Case Study 2 — The App That Ran Out of Connections
A web service started returning "too many connections" errors under load and eventually fell over. The cause wasn't the database's capacity — it was the application opening (and leaking) a connection per request, with no pool. Connection management is part of database access, not an afterthought.
Background
A growing web app connected to PostgreSQL on each request: open a connection, run a query, return the response. Under light traffic it was fine. As traffic grew, errors appeared:
FATAL: sorry, too many clients already
and requests began timing out. The database CPU wasn't maxed; queries were fast. Yet the app was failing — because it had exhausted PostgreSQL's connection limit.

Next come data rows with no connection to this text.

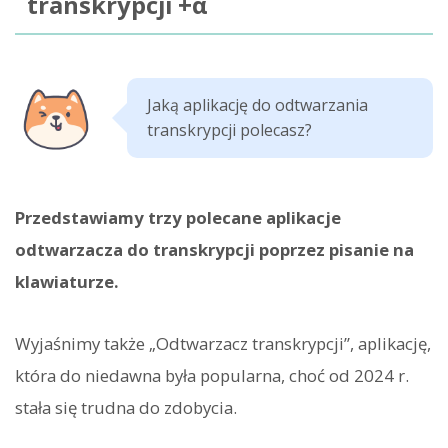
transkrypcji +α
Jaką aplikację do odtwarzania
transkrypcji polecasz?
Przedstawiamy trzy polecane aplikacje
odtwarzacza do transkrypcji poprzez pisanie na
klawiaturze.
Wyjaśnimy także „Odtwarzacz transkrypcji”, aplikację,
która do niedawna była popularna, choć od 2024 r.
stała się trudna do zdobycia.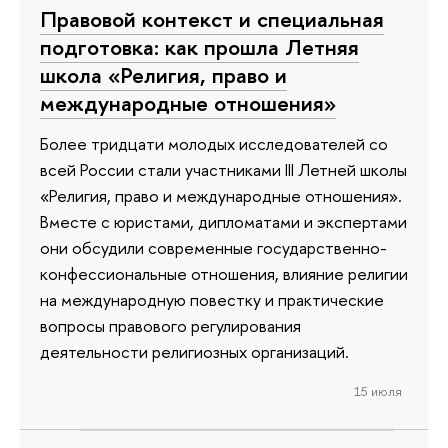
Правовой контекст и специальная
подготовка: как прошла Летняя
школа «Религия, право и
международные отношения»
Более тридцати молодых исследователей со
всей России стали участниками III Летней школы
«Религия, право и международные отношения».
Вместе с юристами, дипломатами и экспертами
они обсудили современные государственно-
конфессиональные отношения, влияние религии
на международную повестку и практические
вопросы правового регулирования
деятельности религиозных организаций.
15 июля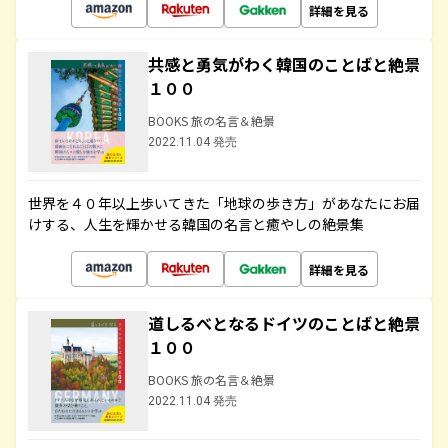
詳細を見る
共感と勇気がわく韓国のことばと絶景
１００
BOOKS 旅の名言＆絶景
2022.11.04 発売
世界を４０年以上歩いてきた「地球の歩き方」があなたにお届
けする、人生を輝かせる韓国の名言と癒やしの絶景集
詳細を見る
道しるべとなるドイツのことばと絶景
１００
BOOKS 旅の名言＆絶景
2022.11.04 発売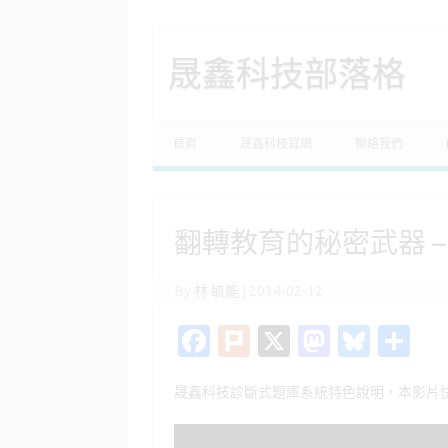
晟鑫科技部落格
Skip to content
首頁
晟鑫科技官網
聯絡我們
翻轉教育的秘密武器 –
By
林 毓能
|
2014-02-12
Fa
Pl
X
M
Bl
分
c
ur
as
u
享
晟鑫科技診斷式題庫系統特色說明，本影片
e
k
t
es
b
o
k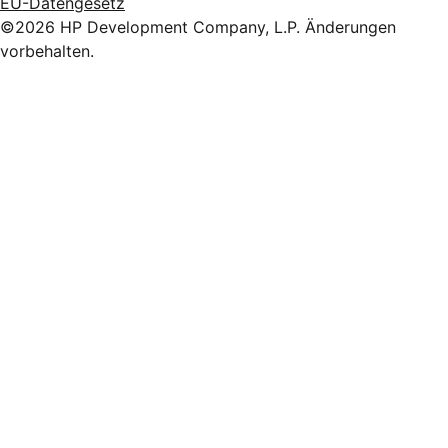
EU-Datengesetz
©2026 HP Development Company, L.P. Änderungen
vorbehalten.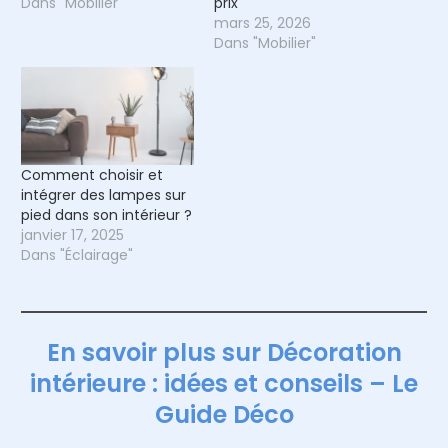
Dans "Mobilier"
prix
mars 25, 2026
Dans "Mobilier"
Comment choisir et
intégrer des lampes sur
pied dans son intérieur ?
janvier 17, 2025
Dans "Éclairage"
En savoir plus sur Décoration
intérieure : idées et conseils – Le
Guide Déco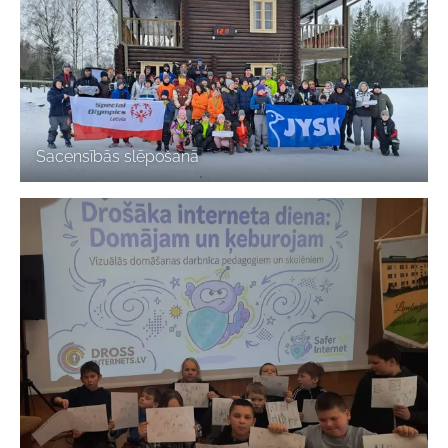
Sacensībās slēpošanā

What went wrong: connection-per-request, plus leaks
Two compounding problems:
-
A connection per request. Each incoming HTTP request opened a new
psycopg2.connect(...). PostgreSQL allows a bounded number of connections (max_connections, often ~100), each costing a backend process and memory (Chapters 27–28). Under concurrency, hundreds of simultaneous requests tried to open hundreds of connections — past the limit — and the rest gottoo many clients already. -
Leaked connections. Worse, some code paths opened a connection and, on an error, never closed it (no
finally, no context manager). Those connections lingered, "leaking" — consuming slots without doing work. Over hours, leaked connections accumulated until even modest traffic hit the ceiling.
# ❌ a connection per request, leaked on error
def handle_request(req):
conn = psycopg2.connect(**params) # new connection every time
cur = conn.cursor()
cur.execute(...) # if this raises, conn is never closed → leak
result = cur.fetchall()
conn.close()
return result
The classic symptom: "we added more app servers to handle load, and the database got slower / started erroring." More app servers × per-request connections = even more connections slamming the database — scaling the app made the connection problem worse (Chapter 27).
The fix: pooling + guaranteed cleanup
1. Use a connection pool — a small, reused set of connections shared across requests:
from psycopg2 import pool
db_pool = pool.ThreadedConnectionPool(minconn=2, maxconn=10, **params)
def handle_request(req):
conn = db_pool.getconn() # borrow from the pool
try:
with conn.cursor() as cur:
cur.execute(...)
result = cur.fetchall()
conn.commit()
return result
finally:
db_pool.putconn(conn) # ALWAYS return it (even on error)
Now many requests share ~10 connections instead of opening hundreds. The database sees a small, steady connection count regardless of request volume.
2. Guarantee cleanup with finally / context managers, so a connection is always returned (or closed) even when the handler raises — no more leaks.
3. For larger scale, an external pooler (PgBouncer). In front of the database, PgBouncer multiplexes thousands of client connections onto a small pool of real database connections — the standard production answer (Chapters 27, 38). App servers connect to PgBouncer; PgBouncer manages the precious database connections.
After pooling and guaranteed cleanup, the too many clients errors vanished, and the app scaled smoothly — the database now saw a bounded, reused connection set.
The analysis
-
Connections are a bounded, expensive resource. PostgreSQL handles a limited number well; each is a backend process with memory. Treating connections as free (one per request) exhausts that limit under concurrency. Connection management is a first-class part of database access.
-
Pool, don't open-per-request. A pool maintains a small set of reusable connections shared across many requests — keeping the server's connection count sane while serving high volume. This is the fix for
too many clients. -
Always return/close connections — even on error. Leaks (un-closed connections on exception) silently consume slots until the app fails. Use
finallyor context managers so cleanup is guaranteed regardless of how the code path exits. -
Scaling app servers can worsen it. Without pooling (or with a per-app pool that doesn't account for total servers), adding app instances multiplies connections to the database. PgBouncer in front decouples client connection count from database connection count.
-
Symptom vs. cause. The database wasn't overloaded by work (CPU fine, queries fast) — it was overloaded by connections. "Too many clients" / mysterious timeouts with a healthy-looking database is the connection-exhaustion signature; the fix is pooling, not a bigger box.
Discussion questions
- Why does opening a connection per request fail under concurrency, even when queries are fast?
- How does a leaked connection (un-closed on error) make the problem worse over time?
- How does a connection pool fix
too many clients already? - Why can adding more app servers make connection exhaustion worse, and how does PgBouncer help?
- ⭐ The database's CPU was fine but it was erroring. What does that tell you about diagnosing "the database is slow/failing" complaints?